GDELT + Stock Data: Sentiment Score Correlation Analysis
So the goal is to use the GDELT Project to predict changes in the stock market. A cool idea? Definitely. An overly optimistic waste of time? Probably.
My initial thought was that we need to get all articles published for each day within a given period related to a specific company, run some sentiment analysis, take an average sentiment score and use that to predict the movement of the company's stock price.
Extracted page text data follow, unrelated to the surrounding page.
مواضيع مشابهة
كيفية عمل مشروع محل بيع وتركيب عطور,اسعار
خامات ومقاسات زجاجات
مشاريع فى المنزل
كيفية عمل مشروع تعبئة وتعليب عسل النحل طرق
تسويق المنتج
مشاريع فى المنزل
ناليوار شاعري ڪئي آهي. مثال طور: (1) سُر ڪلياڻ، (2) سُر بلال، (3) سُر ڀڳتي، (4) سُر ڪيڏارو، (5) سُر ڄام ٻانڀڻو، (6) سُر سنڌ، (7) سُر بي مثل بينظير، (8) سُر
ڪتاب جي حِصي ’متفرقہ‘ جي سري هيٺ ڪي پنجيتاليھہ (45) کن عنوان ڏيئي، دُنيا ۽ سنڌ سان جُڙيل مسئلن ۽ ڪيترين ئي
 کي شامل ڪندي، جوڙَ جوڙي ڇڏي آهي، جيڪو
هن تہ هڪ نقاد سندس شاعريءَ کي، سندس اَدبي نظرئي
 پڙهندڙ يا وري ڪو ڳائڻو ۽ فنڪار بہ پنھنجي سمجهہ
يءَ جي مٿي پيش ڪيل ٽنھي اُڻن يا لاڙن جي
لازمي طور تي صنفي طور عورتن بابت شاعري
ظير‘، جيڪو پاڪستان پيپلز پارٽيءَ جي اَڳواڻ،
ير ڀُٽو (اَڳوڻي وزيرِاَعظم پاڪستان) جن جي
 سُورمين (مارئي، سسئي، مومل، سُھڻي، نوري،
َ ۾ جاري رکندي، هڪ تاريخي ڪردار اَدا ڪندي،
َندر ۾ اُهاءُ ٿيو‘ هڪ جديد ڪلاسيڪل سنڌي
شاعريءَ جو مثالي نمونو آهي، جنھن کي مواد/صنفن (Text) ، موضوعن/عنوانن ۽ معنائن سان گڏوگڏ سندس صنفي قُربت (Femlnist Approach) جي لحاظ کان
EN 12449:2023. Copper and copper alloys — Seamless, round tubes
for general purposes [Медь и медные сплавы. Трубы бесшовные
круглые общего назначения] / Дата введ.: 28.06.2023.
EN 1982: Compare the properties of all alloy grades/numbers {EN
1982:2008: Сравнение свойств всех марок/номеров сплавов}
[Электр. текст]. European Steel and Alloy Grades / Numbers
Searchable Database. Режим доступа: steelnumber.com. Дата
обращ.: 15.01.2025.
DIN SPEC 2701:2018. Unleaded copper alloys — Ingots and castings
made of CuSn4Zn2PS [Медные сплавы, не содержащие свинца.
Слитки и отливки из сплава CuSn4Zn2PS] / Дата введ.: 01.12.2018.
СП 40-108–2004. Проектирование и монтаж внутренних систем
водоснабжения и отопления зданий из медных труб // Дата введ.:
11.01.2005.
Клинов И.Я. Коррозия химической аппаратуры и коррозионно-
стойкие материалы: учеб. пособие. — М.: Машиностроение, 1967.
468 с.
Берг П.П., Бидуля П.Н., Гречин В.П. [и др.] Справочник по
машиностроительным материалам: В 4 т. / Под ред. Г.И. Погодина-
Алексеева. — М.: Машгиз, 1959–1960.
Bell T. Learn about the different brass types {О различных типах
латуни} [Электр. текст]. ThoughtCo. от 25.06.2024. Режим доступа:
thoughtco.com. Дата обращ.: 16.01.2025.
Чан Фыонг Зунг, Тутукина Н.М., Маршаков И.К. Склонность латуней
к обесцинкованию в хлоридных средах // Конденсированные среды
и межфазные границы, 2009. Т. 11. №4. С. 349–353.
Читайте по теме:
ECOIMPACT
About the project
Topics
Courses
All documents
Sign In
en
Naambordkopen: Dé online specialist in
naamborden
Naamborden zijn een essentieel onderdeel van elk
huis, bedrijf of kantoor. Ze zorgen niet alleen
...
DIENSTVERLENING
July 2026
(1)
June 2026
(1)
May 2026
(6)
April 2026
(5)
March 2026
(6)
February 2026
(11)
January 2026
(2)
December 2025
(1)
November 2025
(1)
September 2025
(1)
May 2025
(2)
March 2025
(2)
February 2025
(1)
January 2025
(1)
The first step was the understand how to get raw article content. In retrospect, there's probably some copyright issues, hence why I couldn't figure out how to get this data. Some more digging led to the discovery of the GDELT Full Text Search API (which ironically doesn't provide full text) that had been created to allow us to retrieve data. More importantly, it comes with a "sentiment timeline" where the sentiment analysis has been done for us, containing preprocessed "Average Tone". So we know that the data exists, now the task is to write some code to get this data.
Easier said than done. Some of the provided code in the GDELT articles is not functioning anymore. Like any true developer, I went on the hunt for a suitable Python package with the hopes someone had done the work for me. Thats when I found gdeltdoc. Compared to the other GDELT packages, this one had a release in the last 2 years so I had high hopes. The docs also show that you can get "timelinetone" and that its rather simple to get this data.
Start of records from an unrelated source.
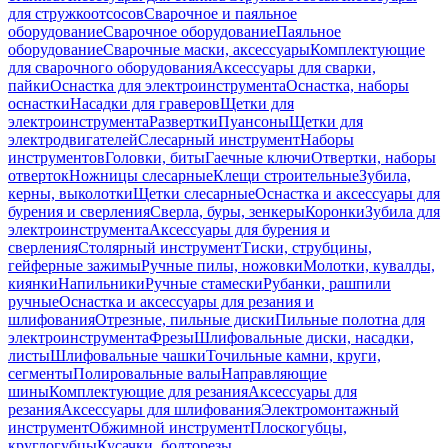
для стружкоотсосов
Сварочное и паяльное
оборудование
Сварочное оборудование
Паяльное
оборудование
Сварочные маски, аксессуары
Комплектующие
для сварочного оборудования
Аксессуары для сварки,
пайки
Оснастка для электроинструмента
Оснастка, наборы
оснастки
Насадки для граверов
Щетки для
электроинструмента
Развертки
Пуансоны
Щетки для
электродвигателей
Слесарный инструмент
Наборы
инструментов
Головки, биты
Гаечные ключи
Отвертки, наборы
отверток
Ножницы слесарные
Клещи строительные
Зубила,
керны, выколотки
Щетки слесарные
Оснастка и аксессуары для
бурения и сверления
Сверла, буры, зенкеры
Коронки
Зубила для
электроинструмента
Аксессуары для бурения и
сверления
Столярный инструмент
Тиски, струбцины,
гейферные зажимы
Ручные пилы, ножовки
Молотки, кувалды,
киянки
Напильники
Ручные стамески
Рубанки, рашпили
ручные
Оснастка и аксессуары для резания и
шлифования
Отрезные, пильные диски
Пильные полотна для
электроинструмента
Фрезы
Шлифовальные диски, насадки,
листы
Шлифовальные чашки
Точильные камни, круги,
сегменты
Полировальные валы
Направляющие
шины
Комплектующие для резания
Аксессуары для
резания
Аксессуары для шлифования
Электромонтажный
инструмент
Обжимной инструмент
Плоскогубцы,
круглогубцы
Кусачки, болторезы,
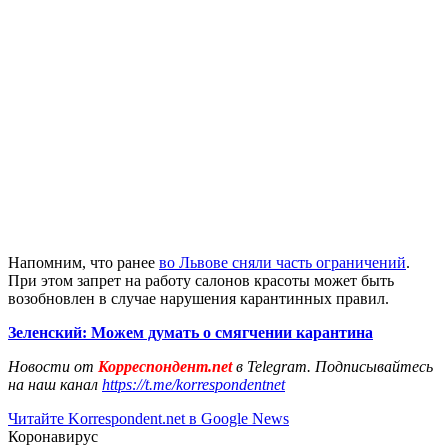
Напомним, что ранее
во Львове сняли часть ограничений
.
При этом запрет на работу салонов красоты может быть
возобновлен в случае нарушения карантинных правил.
Зеленский: Можем думать о смягчении карантина
Новости от
Корреспондент.net
в Telegram. Подписывайтесь
на наш канал
https://t.me/korrespondentnet
Читайте Korrespondent.net в Google News
Коронавирус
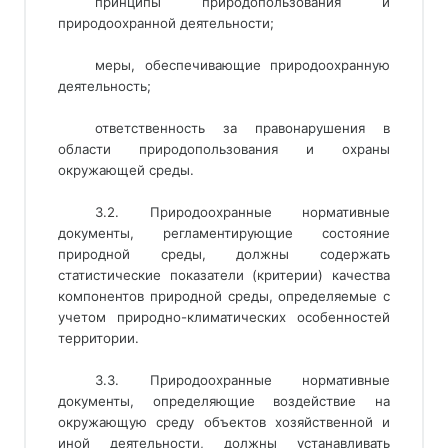
принципы природопользования и
природоохранной деятельности;
меры, обеспечивающие природоохранную
деятельность;
ответственность за правонарушения в
области природопользования и охраны
окружающей среды.
3.2. Природоохранные нормативные
документы, регламентирующие состояние
природной среды, должны содержать
статистические показатели (критерии) качества
компонентов природной среды, определяемые с
учетом природно-климатических особенностей
территории.
3.3. Природоохранные нормативные
документы, определяющие воздействие на
окружающую среду объектов хозяйственной и
иной деятельности, должны устанавливать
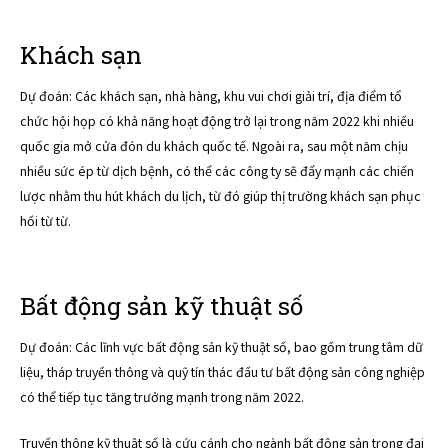
Khách sạn
Dự đoán: Các khách sạn, nhà hàng, khu vui chơi giải trí, địa điểm tổ
chức hội họp có khả năng hoạt động trở lại trong năm 2022 khi nhiều
quốc gia mở cửa đón du khách quốc tế. Ngoài ra, sau một năm chịu
nhiều sức ép từ dịch bệnh, có thể các công ty sẽ đẩy mạnh các chiến
lược nhằm thu hút khách du lịch, từ đó giúp thị trường khách sạn phục
hồi từ từ.
Bất động sản kỹ thuật số
Dự đoán: Các lĩnh vực bất động sản kỹ thuật số, bao gồm trung tâm dữ
liệu, tháp truyền thông và quỹ tín thác đầu tư bất động sản công nghiệp
có thể tiếp tục tăng trưởng mạnh trong năm 2022.
Truyền thông kỹ thuật số là cứu cánh cho ngành bất động sản trong đại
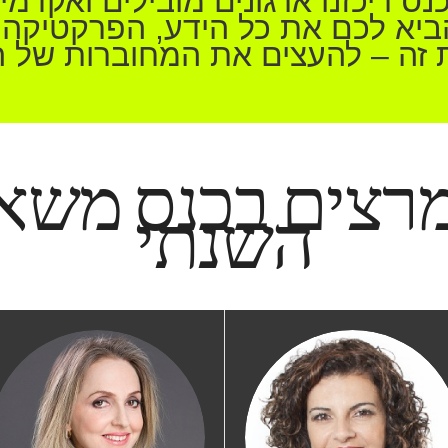
נס ריכזנו ארגונים מובילים ואקדמי
יא לכם את כל הידע, הפרקטיקה
 זה – להעצים את המחוברות של הע
רצים בכנס משאב
השנתי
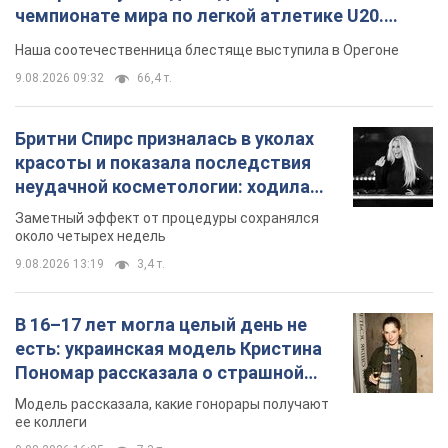
чемпионате мира по легкой атлетике U20.
Видео
Наша соотечественница блестяще выступила в Орегоне
9.08.2026 09:32
66,4 т.
Бритни Спирс призналась в уколах
красоты и показала последствия
неудачной косметологии: ходила
так почти месяц
Заметный эффект от процедуры сохранялся
около четырех недель
9.08.2026 13:19
3,4 т.
В 16–17 лет могла целый день не
есть: украинская модель Кристина
Пономар рассказала о страшной
стороне модельной карьеры
Модель рассказала, какие гонорары получают
ее коллеги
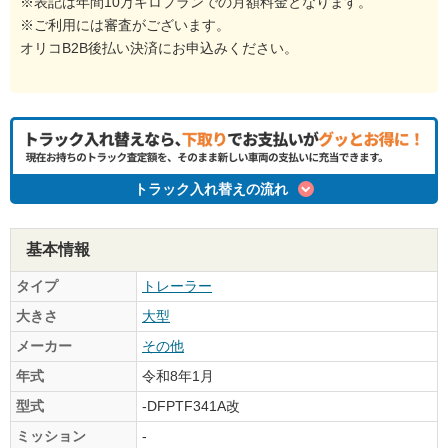
※表記は年間10万キロプランでの月額料金となります。
※ご利用には審査がございます。
オリコB2B後払い決済にお申込みください。
トラック入れ替えの流れ
基本情報
タイプ
トレーラー
大きさ
大型
メーカー
その他
年式
令和8年1月
型式
-DFPTF341A改
ミッション
-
from gdeltdoc import GdeltDoc, Filters
f = Filters(
keyword="Unilever",
start_date="2020-05-10",
end_date="2024-12-25"
)
gd = GdeltDoc()
articles = gd.article_search(f)
timeline = gd.timeline_search("timelinetone", f)
timeline
datetime | Average Tone | |
---|---|---|
0 | 2020-05-10 00:00:00+00:00 | 0.2913 |
1 | 2020-05-11 00:00:00+00:00 | 0.3398 |
2 | 2020-05-12 00:00:00+00:00 | 0.9365 |
3 | 2020-05-13 00:00:00+00:00 | 1.0953 |
4 | 2020-05-14 00:00:00+00:00 | -0.0733 |
... | ... | ... |
1684 | 2024-12-21 00:00:00+00:00 | -0.2121 |
1685 | 2024-12-22 00:00:00+00:00 | 0.6575 |
1686 | 2024-12-23 00:00:00+00:00 | 1.7305 |
1687 | 2024-12-24 00:00:00+00:00 | 0.7071 |
1688 | 2024-12-25 00:00:00+00:00 | 1.1904 |
1689 rows × 2 columns
Happy days. We can retrieve data going back to 2017-01-01 which should be sufficient to test our strategy.
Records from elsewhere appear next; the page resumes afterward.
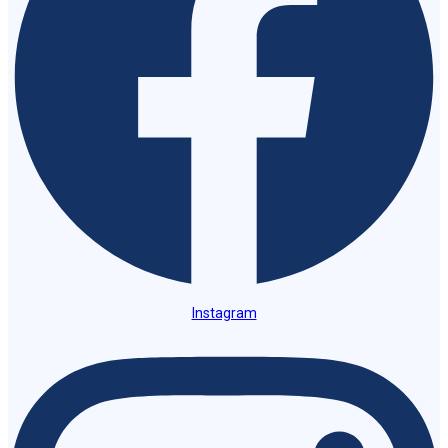
Instagram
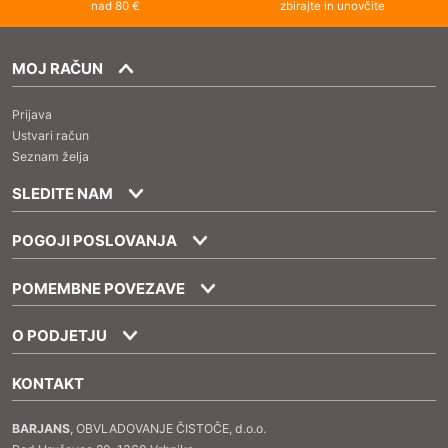
nad 80 €
zbirajte in unovčite
MOJ RAČUN
Prijava
Ustvari račun
Seznam želja
SLEDITE NAM
POGOJI POSLOVANJA
POMEMBNE POVEZAVE
O PODJETJU
KONTAKT
BARJANS
, OBVLADOVANJE ČISTOČE, d.o.o.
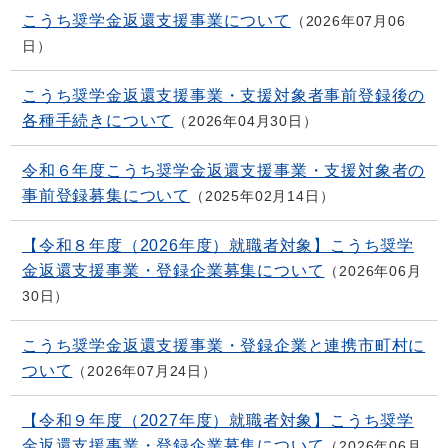
こうち奨学金返還支援事業について
2026年07月06
日
こうち奨学金返還支援事業・支援対象者事前登録後の
各種手続きについて
2026年04月30日
令和６年度こうち奨学金返還支援事業・支援対象者の
事前登録募集について
2025年02月14日
【令和８年度（2026年度）就職者対象】こうち奨学
金返還支援事業・登録企業募集について
2026年06月
30日
こうち奨学金返還支援事業・登録企業と連携市町村に
ついて
2026年07月24日
【令和９年度（2027年度）就職者対象】こうち奨学
金返還支援事業・登録企業募集について
2026年06月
The next step is gathering financial data. We chose to use Yahoo Finance and its associated Python package. Its free, simple to use and well supported. It only goes down to a period of 1 day. Ideally, we'd like data every 15 minutes but that starts to get pretty expensive.
import yfinance as yf
stock_data = yf.download("UL", start="2020-05-11", end="2024-12-25", multi_level_index=False)
stock_data['Price Change'] = stock_data['Close'] - stock_data['Open']
stock_data.head()
Close | High | Low | Open | Volume | Price Change | |
---|---|---|---|---|---|---|
Date | ||||||
2020-05-11 | 44.141987 | 44.344937 | 43.490850 | 43.609238 | 1627300 | 0.532749 |
2020-05-12 | 43.871391 | 44.539438 | 43.871391 | 44.361856 | 1021200 | -0.490465 |
2020-05-13 | 43.786819 | 44.311114 | 43.566957 | 44.116615 | 1065000 | -0.329796 |
2020-05-14 | 43.492542 | 43.586365 | 43.006351 | 43.356068 | 1302100 | 0.136474 |
2020-05-15 | 43.680206 | 43.680206 | 43.211078 | 43.245197 | 1532800 | 0.435009 |
Then we just merge everything together and we have our data. An initial correlation score between "Average Tone" and the daily change in stock price indicated that this probably isn't a good strategy (r = 0.03, p = 0.83). However, I suspect this isn't the right way to test this theory so probably need to do some backtesting.